Provided entries >>

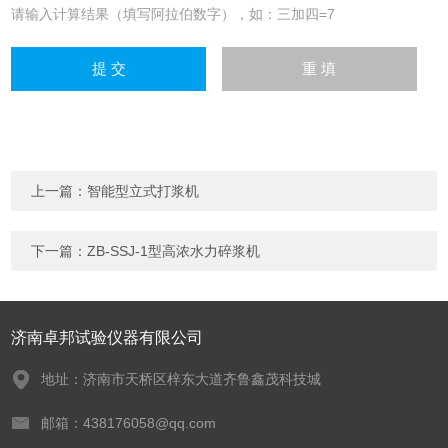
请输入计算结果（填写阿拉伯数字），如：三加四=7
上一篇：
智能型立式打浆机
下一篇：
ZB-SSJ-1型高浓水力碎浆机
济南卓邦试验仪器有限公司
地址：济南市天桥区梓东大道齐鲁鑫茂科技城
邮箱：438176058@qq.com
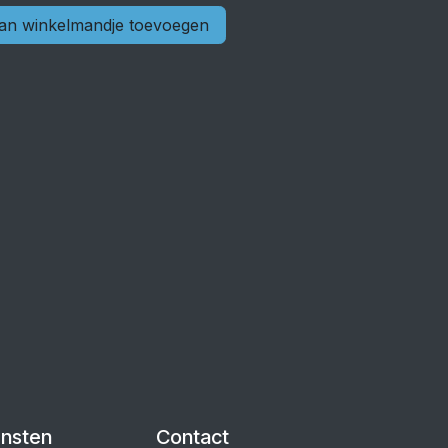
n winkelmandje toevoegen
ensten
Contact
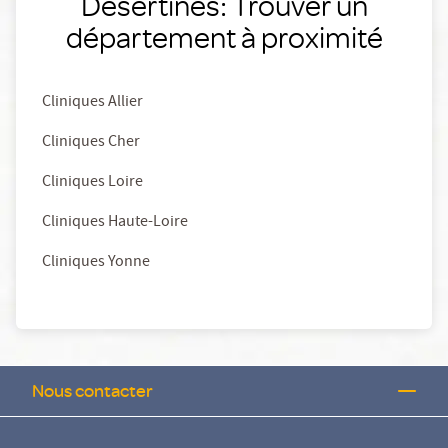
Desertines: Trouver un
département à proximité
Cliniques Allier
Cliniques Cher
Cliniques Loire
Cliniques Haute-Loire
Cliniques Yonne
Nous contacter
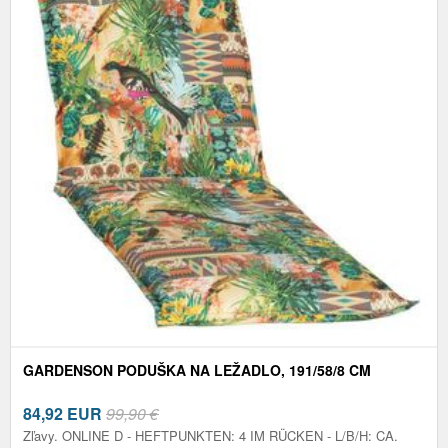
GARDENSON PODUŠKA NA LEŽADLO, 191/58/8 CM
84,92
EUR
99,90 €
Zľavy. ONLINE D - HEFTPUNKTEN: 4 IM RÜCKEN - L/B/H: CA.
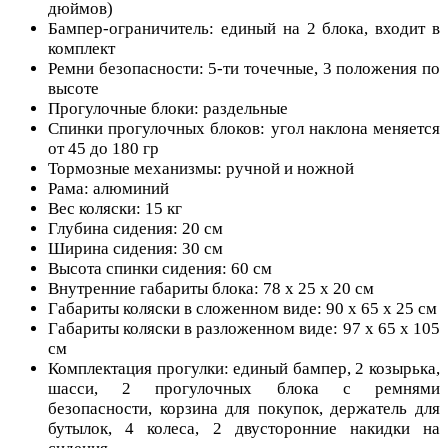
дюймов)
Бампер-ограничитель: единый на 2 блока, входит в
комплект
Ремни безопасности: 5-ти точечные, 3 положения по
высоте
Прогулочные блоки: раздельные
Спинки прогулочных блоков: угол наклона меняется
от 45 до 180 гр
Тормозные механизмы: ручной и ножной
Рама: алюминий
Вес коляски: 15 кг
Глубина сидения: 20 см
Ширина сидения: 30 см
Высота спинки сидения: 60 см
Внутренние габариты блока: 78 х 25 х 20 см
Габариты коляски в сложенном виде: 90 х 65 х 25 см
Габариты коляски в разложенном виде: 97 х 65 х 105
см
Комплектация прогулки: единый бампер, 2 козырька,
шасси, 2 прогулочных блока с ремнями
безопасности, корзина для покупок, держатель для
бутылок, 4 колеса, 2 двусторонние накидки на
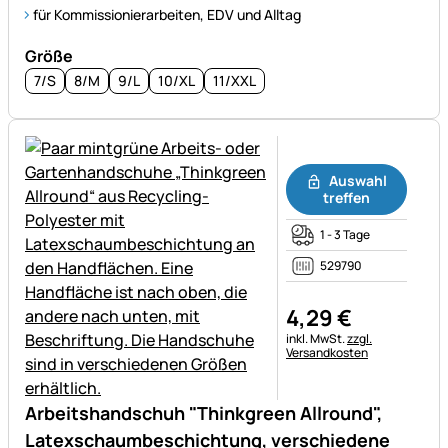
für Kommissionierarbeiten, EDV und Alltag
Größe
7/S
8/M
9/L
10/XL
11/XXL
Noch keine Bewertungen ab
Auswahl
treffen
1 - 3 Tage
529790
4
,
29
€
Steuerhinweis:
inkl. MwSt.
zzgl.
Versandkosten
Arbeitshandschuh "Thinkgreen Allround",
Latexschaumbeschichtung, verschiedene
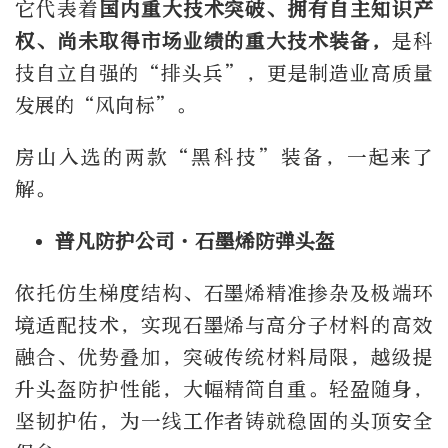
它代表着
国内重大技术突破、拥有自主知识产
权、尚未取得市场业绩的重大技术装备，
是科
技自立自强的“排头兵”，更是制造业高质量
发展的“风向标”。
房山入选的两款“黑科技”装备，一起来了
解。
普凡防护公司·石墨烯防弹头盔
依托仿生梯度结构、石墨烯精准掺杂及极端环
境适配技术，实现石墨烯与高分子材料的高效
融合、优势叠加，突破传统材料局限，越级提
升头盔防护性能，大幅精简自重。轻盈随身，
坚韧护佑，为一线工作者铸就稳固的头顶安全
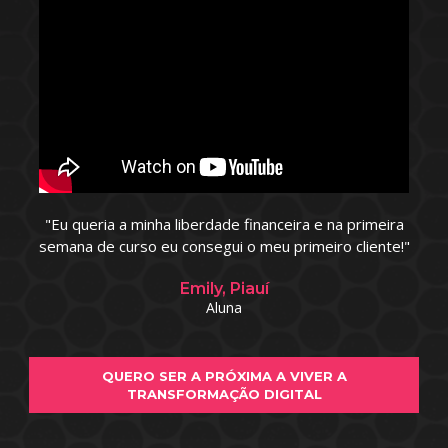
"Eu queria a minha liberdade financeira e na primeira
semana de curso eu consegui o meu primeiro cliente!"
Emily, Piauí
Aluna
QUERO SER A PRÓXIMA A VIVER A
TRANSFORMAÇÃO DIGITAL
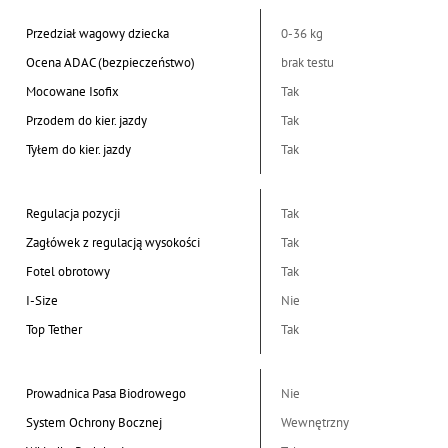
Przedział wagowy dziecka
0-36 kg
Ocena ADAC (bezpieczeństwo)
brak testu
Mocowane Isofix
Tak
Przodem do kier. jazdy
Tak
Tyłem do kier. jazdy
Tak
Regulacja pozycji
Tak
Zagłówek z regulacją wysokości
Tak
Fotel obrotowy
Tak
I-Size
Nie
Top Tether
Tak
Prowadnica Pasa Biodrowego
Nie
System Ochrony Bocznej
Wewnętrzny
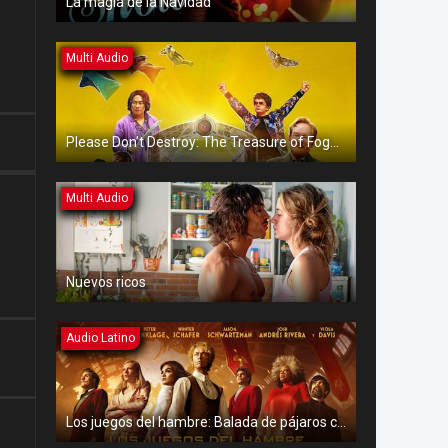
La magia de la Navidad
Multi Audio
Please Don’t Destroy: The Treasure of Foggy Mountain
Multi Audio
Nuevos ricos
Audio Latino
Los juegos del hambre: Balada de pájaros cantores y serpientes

---

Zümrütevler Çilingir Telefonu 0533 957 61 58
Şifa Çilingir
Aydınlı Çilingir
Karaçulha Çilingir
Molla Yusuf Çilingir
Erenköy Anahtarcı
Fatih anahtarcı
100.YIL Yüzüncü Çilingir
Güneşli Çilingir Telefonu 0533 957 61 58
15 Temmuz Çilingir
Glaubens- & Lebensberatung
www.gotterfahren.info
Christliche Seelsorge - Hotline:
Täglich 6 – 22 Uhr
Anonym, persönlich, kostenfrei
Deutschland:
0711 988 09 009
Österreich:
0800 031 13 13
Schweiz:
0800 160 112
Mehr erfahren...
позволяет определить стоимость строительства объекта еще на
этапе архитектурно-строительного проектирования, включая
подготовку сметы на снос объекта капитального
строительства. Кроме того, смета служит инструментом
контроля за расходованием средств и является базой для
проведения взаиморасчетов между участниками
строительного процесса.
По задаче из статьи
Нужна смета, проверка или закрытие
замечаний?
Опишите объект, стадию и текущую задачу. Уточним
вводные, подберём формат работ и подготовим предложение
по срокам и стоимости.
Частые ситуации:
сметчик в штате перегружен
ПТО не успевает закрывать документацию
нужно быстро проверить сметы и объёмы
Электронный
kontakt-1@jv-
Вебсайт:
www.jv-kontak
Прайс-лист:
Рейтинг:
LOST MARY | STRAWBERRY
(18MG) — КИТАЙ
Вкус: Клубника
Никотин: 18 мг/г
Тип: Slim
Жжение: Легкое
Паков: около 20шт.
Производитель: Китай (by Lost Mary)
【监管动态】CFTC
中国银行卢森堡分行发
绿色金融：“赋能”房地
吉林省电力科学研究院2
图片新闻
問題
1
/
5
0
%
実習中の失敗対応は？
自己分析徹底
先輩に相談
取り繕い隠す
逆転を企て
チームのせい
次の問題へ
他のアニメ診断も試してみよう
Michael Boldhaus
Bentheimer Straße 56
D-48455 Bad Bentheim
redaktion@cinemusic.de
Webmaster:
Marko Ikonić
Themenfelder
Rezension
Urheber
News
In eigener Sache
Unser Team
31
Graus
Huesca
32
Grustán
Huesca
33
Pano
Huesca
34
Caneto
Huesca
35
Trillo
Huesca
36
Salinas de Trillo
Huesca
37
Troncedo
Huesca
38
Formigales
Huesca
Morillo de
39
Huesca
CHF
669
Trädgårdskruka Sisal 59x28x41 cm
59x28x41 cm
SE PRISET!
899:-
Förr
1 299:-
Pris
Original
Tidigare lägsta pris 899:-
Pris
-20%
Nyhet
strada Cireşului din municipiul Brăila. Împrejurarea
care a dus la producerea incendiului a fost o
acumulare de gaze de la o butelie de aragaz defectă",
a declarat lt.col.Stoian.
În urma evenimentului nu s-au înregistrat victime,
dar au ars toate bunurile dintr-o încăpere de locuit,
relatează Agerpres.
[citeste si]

==

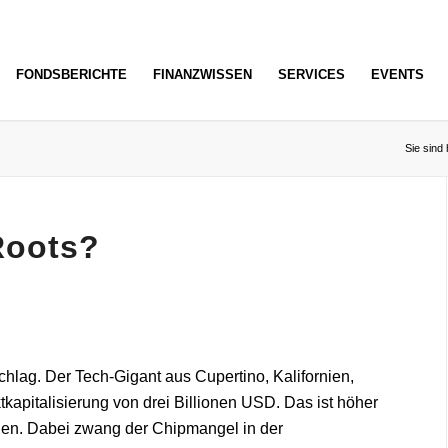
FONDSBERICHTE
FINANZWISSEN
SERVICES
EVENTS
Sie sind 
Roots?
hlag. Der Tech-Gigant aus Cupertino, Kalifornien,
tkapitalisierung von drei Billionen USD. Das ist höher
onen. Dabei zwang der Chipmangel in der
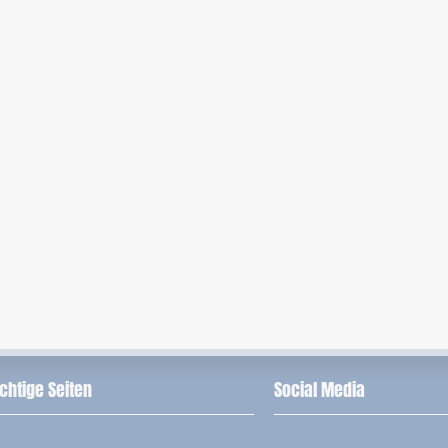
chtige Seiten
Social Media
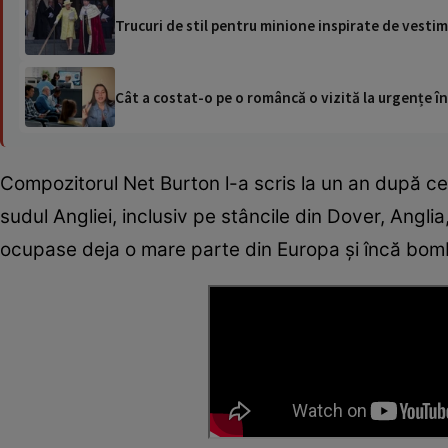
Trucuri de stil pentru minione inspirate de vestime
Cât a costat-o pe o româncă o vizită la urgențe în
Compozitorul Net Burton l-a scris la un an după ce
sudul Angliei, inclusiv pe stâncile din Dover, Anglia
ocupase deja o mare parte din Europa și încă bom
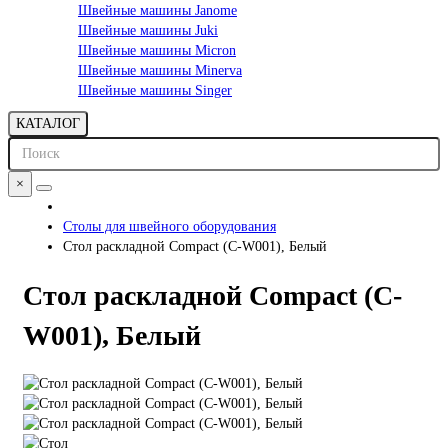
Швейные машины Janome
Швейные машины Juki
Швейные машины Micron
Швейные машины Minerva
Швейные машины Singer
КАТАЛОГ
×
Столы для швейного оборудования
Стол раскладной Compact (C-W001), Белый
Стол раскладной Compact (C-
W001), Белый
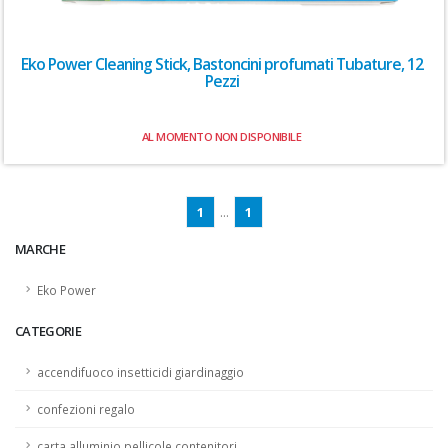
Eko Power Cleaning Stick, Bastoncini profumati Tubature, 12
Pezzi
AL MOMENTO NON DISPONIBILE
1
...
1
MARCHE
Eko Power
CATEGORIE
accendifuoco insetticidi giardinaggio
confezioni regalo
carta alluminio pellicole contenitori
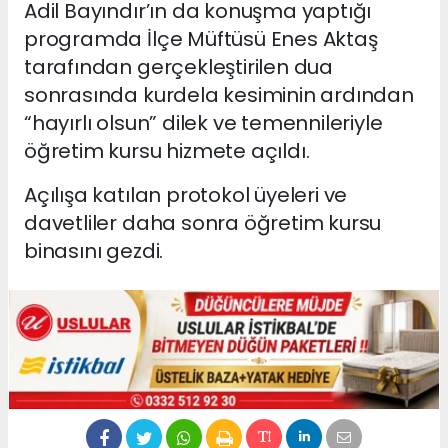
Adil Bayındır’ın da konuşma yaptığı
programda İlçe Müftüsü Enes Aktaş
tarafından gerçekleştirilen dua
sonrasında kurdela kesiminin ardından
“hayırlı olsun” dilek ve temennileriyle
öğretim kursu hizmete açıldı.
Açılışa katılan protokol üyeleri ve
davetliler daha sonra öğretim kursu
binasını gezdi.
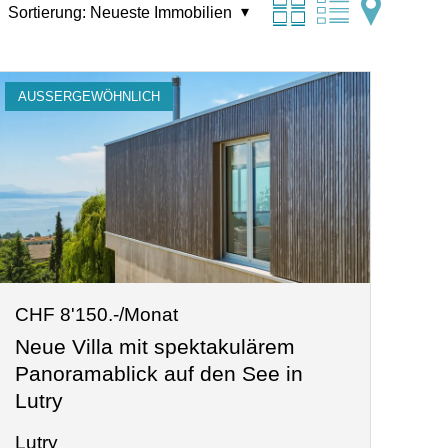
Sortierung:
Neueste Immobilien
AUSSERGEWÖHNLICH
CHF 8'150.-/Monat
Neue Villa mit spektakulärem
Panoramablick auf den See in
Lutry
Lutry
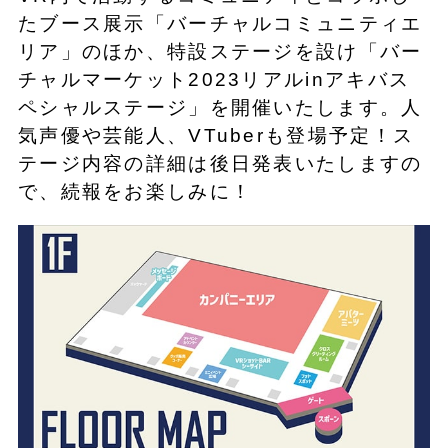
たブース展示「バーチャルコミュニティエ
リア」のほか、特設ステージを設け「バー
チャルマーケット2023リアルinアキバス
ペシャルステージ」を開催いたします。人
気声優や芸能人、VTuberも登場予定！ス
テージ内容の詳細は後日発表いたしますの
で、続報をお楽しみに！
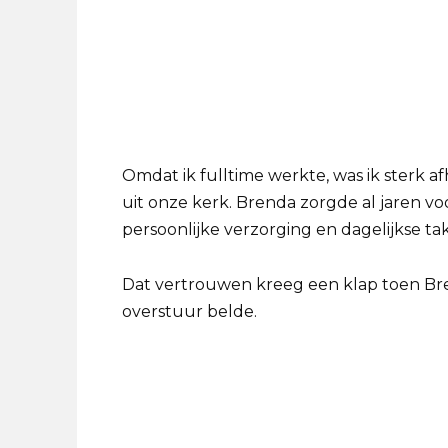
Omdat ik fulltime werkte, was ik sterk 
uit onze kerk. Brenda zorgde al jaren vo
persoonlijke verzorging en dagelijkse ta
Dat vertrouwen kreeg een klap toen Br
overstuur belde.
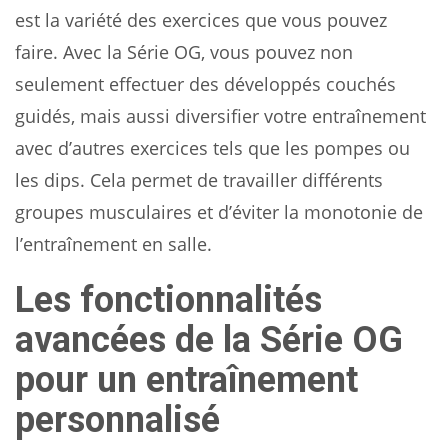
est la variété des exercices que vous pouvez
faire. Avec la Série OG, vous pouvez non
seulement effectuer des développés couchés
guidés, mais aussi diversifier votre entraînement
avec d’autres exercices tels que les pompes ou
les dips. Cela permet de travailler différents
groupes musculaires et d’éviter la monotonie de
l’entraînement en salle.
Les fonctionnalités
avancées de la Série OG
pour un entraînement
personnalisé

Task to complete >> How many of the lines above contain the string "kursu"? Give the number only.

Written reply >> 2